Sejak pandemi Covid-19 masuk ke Indonesia, konsumsi buah dan sayur terus didorong. Alasannya untuk membentuk imunitas tubuh masyarakat guna menangkal virus. Buah seolah menjadi tuah agar terhindari dari ancaman infeksi.
Kampanye konsumsi buah dan sayur menghangat saat pandemi meluas di Tanah Air medio Maret 2020. Anjuran ini bahkan disampaikan Juru Bicara Pemerintah untuk Penanganan Covid-19 Achmad Yurianto berulang kali, sebelum posisinya digantikan Wiku Adisasmito sebagai Jubir Satgas Penanganan Covid-19 sejak 21 Juli 2020.
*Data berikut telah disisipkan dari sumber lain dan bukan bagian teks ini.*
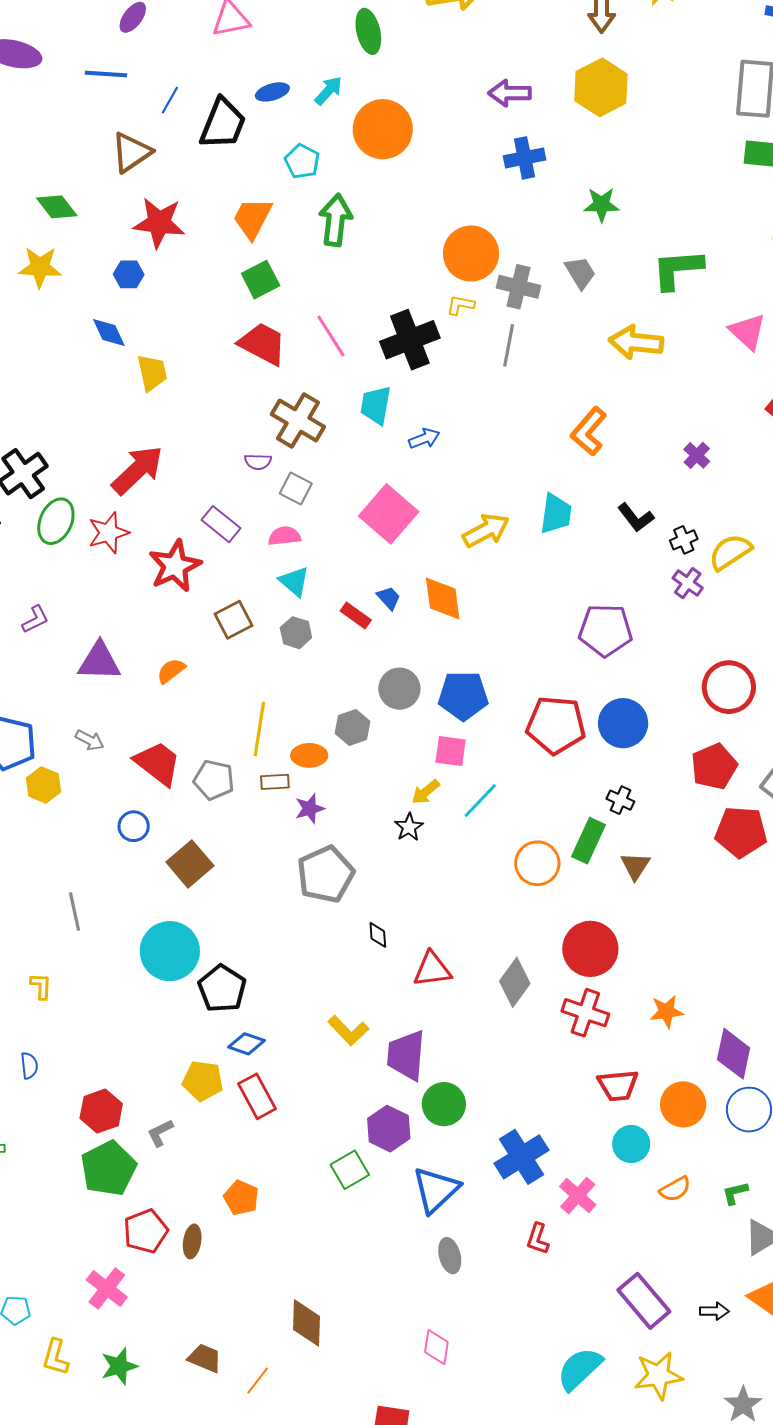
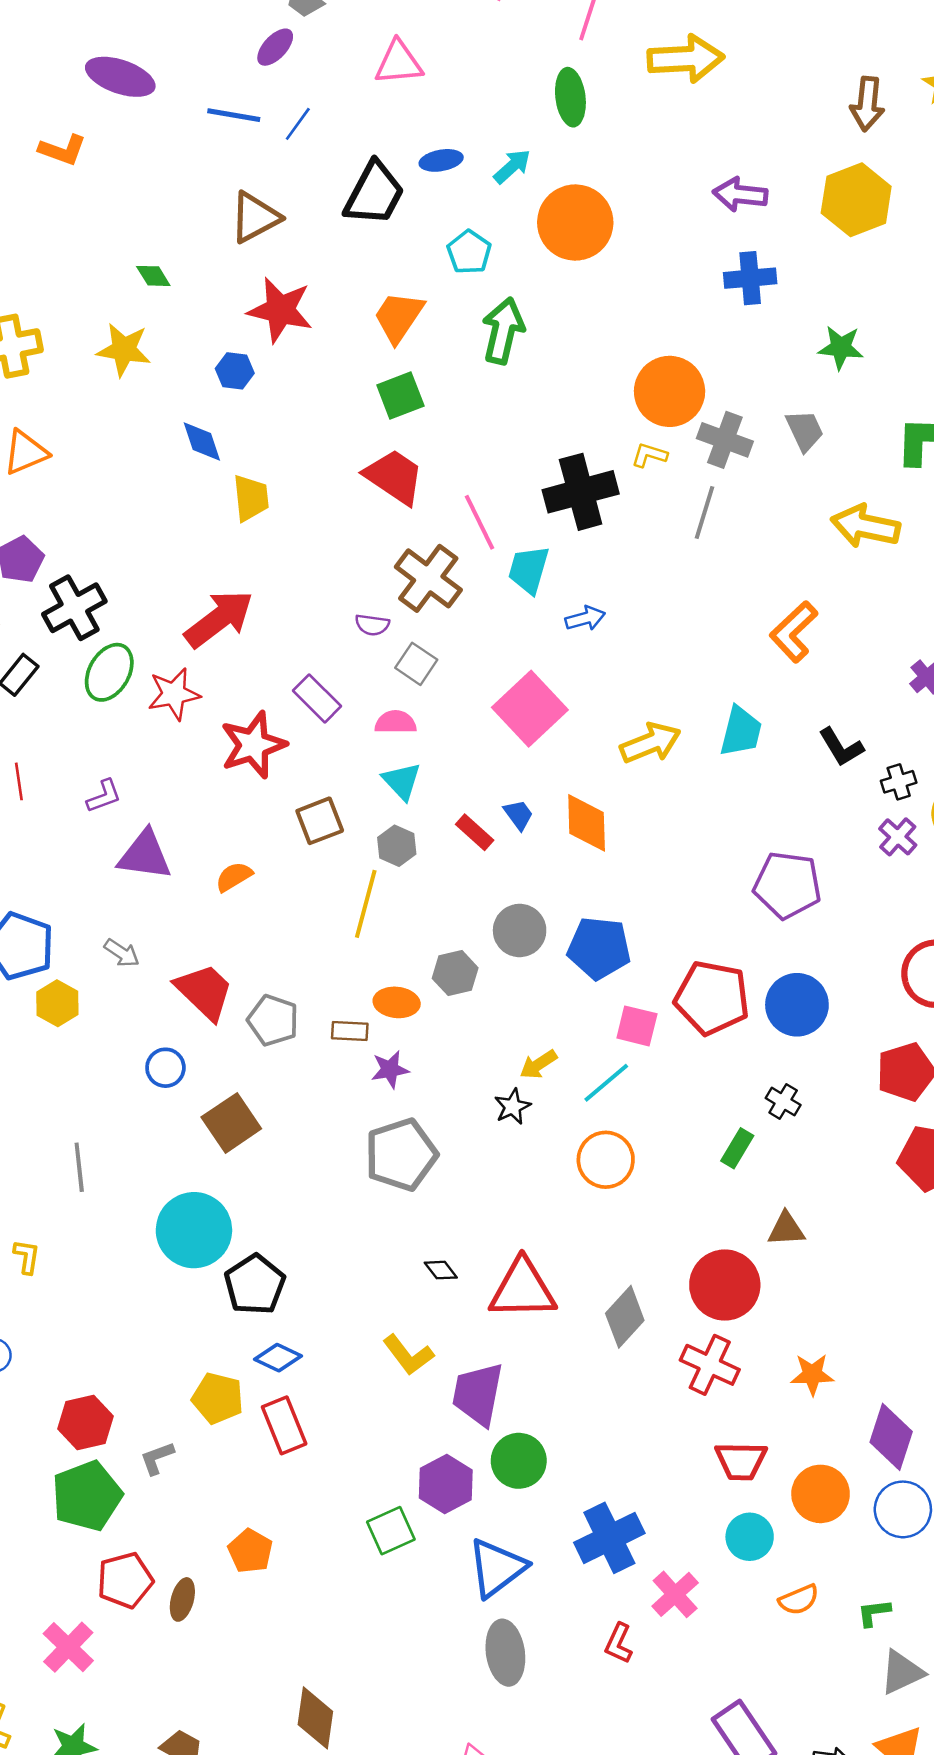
blue line: (170, 100) -> (298, 124), moved
green diamond: (57, 207) -> (153, 276), size x0.7
pink line: (331, 336) -> (479, 522), moved
purple L-shape: (35, 619) -> (104, 796), moved
yellow line: (259, 729) -> (366, 904), moved
pink square: (451, 751) -> (637, 1026), moved
green rectangle: (588, 841) -> (737, 1148), size x0.7
orange circle: (537, 863) -> (606, 1160), moved
brown triangle: (635, 866) -> (786, 1229), moved, turned 48
black diamond: (378, 935) -> (441, 1270), moved, turned -40
red triangle: (432, 969) -> (522, 1289), size x1.4
gray ellipse: (450, 1256) -> (505, 1653), size x1.4

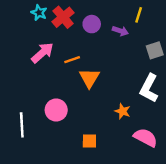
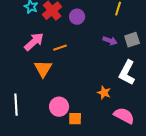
purple arrow: (120, 31) -> (110, 41), moved
orange triangle: (89, 78) -> (43, 69), moved
pink circle: (56, 110) -> (59, 107), moved

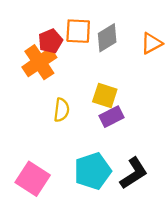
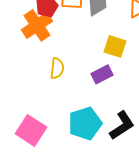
yellow square: (105, 95) -> (115, 46), moved

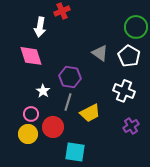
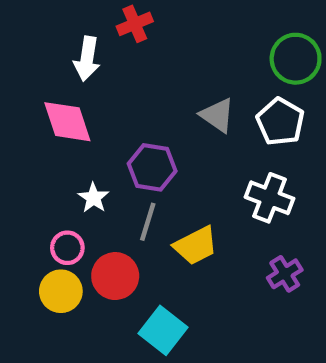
cyan square: (75, 152) -> (163, 330), turned 30

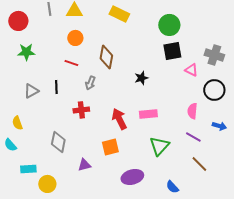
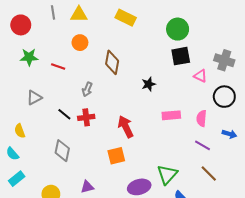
red line: (71, 63) -> (58, 66), moved
gray arrow: (90, 83) -> (87, 89), moved
black line: (56, 87) -> (64, 114), moved, turned -48
pink rectangle: (148, 114) -> (171, 115), moved
green triangle: (159, 146) -> (167, 174), moved
purple triangle: (84, 165) -> (87, 187), moved
cyan rectangle: (28, 169) -> (17, 179), moved, turned -35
Dirjen Pencegahan dan Pengendalian Penyakit (P2P) Kementerian Kesehatan itu nyaris selalu menganjurkan konsumsi buah dan sayur sebagai salah satu upaya peningkatan imunitas selain pola hidup sehat termasuk olahraga.
Organisasi Kesehatan Dunia (WHO) bahkan memberi perhatian khusus pada pola konsumsi buah dan sayur untuk menghadapi pandemi. Organisasi yang dipimpin Tedros Adhanom itu merekomendasikan konsumsi buah dan sayur minimal 400 gram per hari.
Pada laman resminya disebutkan beberapa buah segar dan tahan lama yang direkomendasikan seperti jeruk, anggur, clemetine, pisang hingga apel baik untuk dikonsumsi secara rutin. Kemudian, umbi-umbian seperti wortel, lobak, kubis, brokoli hingga kembang kol.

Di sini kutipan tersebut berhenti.